_Collected data_:
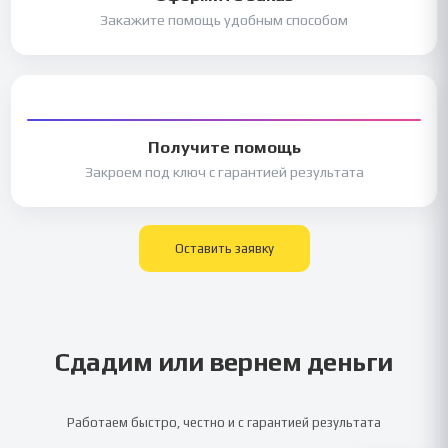
Закажите помощь удобным способом
Получите помощь
Закроем под ключ с гарантией результата
Оставить заявку
Сдадим или вернем деньги
Работаем быстро, честно и с гарантией результата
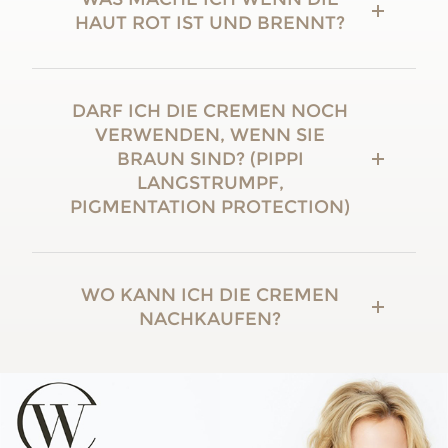
HAUT ROT IST UND BRENNT?
DARF ICH DIE CREMEN NOCH
VERWENDEN, WENN SIE
BRAUN SIND? (PIPPI
LANGSTRUMPF,
PIGMENTATION PROTECTION)
WO KANN ICH DIE CREMEN
NACHKAUFEN?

_EXERCISE AIM_: An exact copy of all the entries above is required, with every picture left out.

_YOUR RESPONSE_:
Закажите помощь удобным способом
Получите помощь
Закроем под ключ с гарантией результата
Оставить заявку
Сдадим или вернем деньги
Работаем быстро, честно и с гарантией результата
HAUT ROT IST UND BRENNT?
DARF ICH DIE CREMEN NOCH
VERWENDEN, WENN SIE
BRAUN SIND? (PIPPI
LANGSTRUMPF,
PIGMENTATION PROTECTION)
WO KANN ICH DIE CREMEN
NACHKAUFEN?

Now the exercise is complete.